### TO DO
From first line to last, transcribe the listing exactly and skip any image.
====== MATERIAL FOR THIS EXERCISE ======
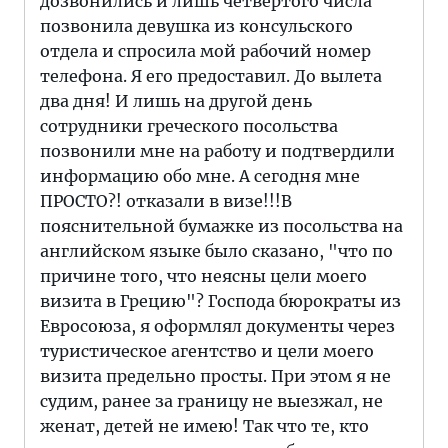
дозвонились и лишь четвертого числа
позвонила девушка из консульского
отдела и спросила мой рабочий номер
телефона. Я его предоставил. До вылета
два дня! И лишь на другой день
сотрудники греческого посольства
позвонили мне на работу и подтвердили
информацию обо мне. А сегодня мне
ПРОСТО?! отказали в визе!!!В
пояснительной бумажке из посольства на
английском языке было сказано, "что по
причине того, что неясны цели моего
визита в Грецию"? Господа бюрократы из
Евросоюза, я оформлял документы через
туристическое агентство и цели моего
визита предельно просты. При этом я не
судим, ранее за границу не выезжал, не
женат, детей не имею! Так что те, кто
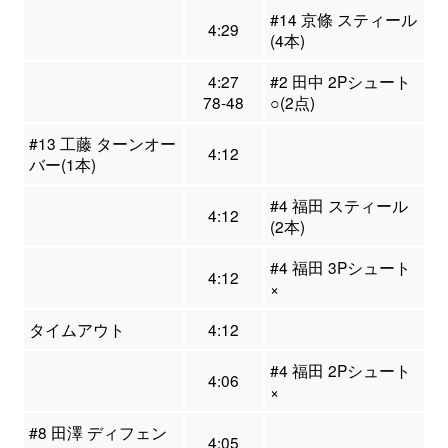
#14 京條 スティール
4:29
(4本)
4:27
#2 田中 2Pシュート
78-48
○(2点)
#13 工藤 ターンオー
4:12
バー(1本)
#4 福田 スティール
4:12
(2本)
#4 福田 3Pシュート
4:12
×
タイムアウト
4:12
#4 福田 2Pシュート
4:06
×
#8 田澤 ディフェン
4:05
======
### OUTPUT BELOW
дозвонились и лишь четвертого числа
позвонила девушка из консульского
отдела и спросила мой рабочий номер
телефона. Я его предоставил. До вылета
два дня! И лишь на другой день
сотрудники греческого посольства
позвонили мне на работу и подтвердили
информацию обо мне. А сегодня мне
ПРОСТО?! отказали в визе!!!В
пояснительной бумажке из посольства на
английском языке было сказано, "что по
причине того, что неясны цели моего
визита в Грецию"? Господа бюрократы из
Евросоюза, я оформлял документы через
туристическое агентство и цели моего
визита предельно просты. При этом я не
судим, ранее за границу не выезжал, не
женат, детей не имею! Так что те, кто
#14 京條 スティール
4:29
(4本)
4:27
#2 田中 2Pシュート
78-48
○(2点)
#13 工藤 ターンオー
4:12
バー(1本)
#4 福田 スティール
4:12
(2本)
#4 福田 3Pシュート
4:12
×
タイムアウト
4:12
#4 福田 2Pシュート
4:06
×
#8 田澤 ディフェン
4:05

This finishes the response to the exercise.